Read Gwen Verdon: A Life on Stage and Screen Online
Authors: Peter Shelley
Verdon returns with Richard Kiley for
Redhead
and they perform “Look Who’s in Love.” He is seated on the set with the 1959 year display on it and she sits on a lower level in between his legs and holding onto his left leg. The pair stays in the same positions for the whole performance. Verdon wears a black dress with white blouse and black triangular pattern on the front, white gloves, and a black ribbon in her hair. She is also seen under the closing credits of the show singing “There’s No Business Like Show Business” with the cast.-
According to Verdon, Sally Bowles in
I Am a Camera
was the dream role that she never got to play. It was written by John Van Druten as an adaptation of Christopher Isherwood’s book
The Berlin Stories
and been staged successfully on Broadway from November 28, 1951, to July 12, 1952. Verdon had seen Dorothy Tutin do it in London in 1954. Fosse had been offered the chance to direct the stage musical version earlier but had declined.
The film of
Cabaret
was in production in Germany from February to July 1971. Verdon agreed to join Fosse when he said he had a crisis over costumes, and she brought Nicole with her. The time that Verdon was in Berlin included Nicole’s eighth birthday on March 4. The Fosses stayed at the Hotel Residenz in the town of Schwabing on the outskirts of Munich. Verdon joined the company of actors and dancers in late-night card games.

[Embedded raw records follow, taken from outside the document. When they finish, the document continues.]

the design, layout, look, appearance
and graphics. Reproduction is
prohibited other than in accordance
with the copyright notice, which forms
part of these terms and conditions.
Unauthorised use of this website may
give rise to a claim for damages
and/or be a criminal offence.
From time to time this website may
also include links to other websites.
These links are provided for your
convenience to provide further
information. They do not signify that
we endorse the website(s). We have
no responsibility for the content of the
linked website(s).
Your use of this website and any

She enjoyed Liza Minnelli and was not envious of the way that Fosse was transforming her into a spectacular dancer. Verdon also worked on the star’s personal style, creating the Louise Brooks–style helmet look of her hair with a widow’s peak. It was supposedly her idea that Sally Bowles had emerald-green fingernail polish, although this feature of the character came from Christopher Isherwood’s source novella.
It was not a surprise that Verdon would have an affinity with Bowles since she was not far removed from her own Charity persona, another hopeful and eccentric but luckless waif. Fosse could not see Minnelli playing Bowles in damask which was the costume designer’s choice of material, and he was so distressed about her look that Verdon “butted in.” She went to junk shops and antique stores in Paris to find authentic period clothes. Verdon found the purple dress with the beaded centerpiece that Minnelli wore for the title song. She gave Minnelli a vest that belonged to Fosse that the star wore without a shirt for the “Mein Heir” number. Verdon also contributed some of her own clothes like a shawl that she had brought with her, her green blouse used for “Maybe This Time,” and her kimono.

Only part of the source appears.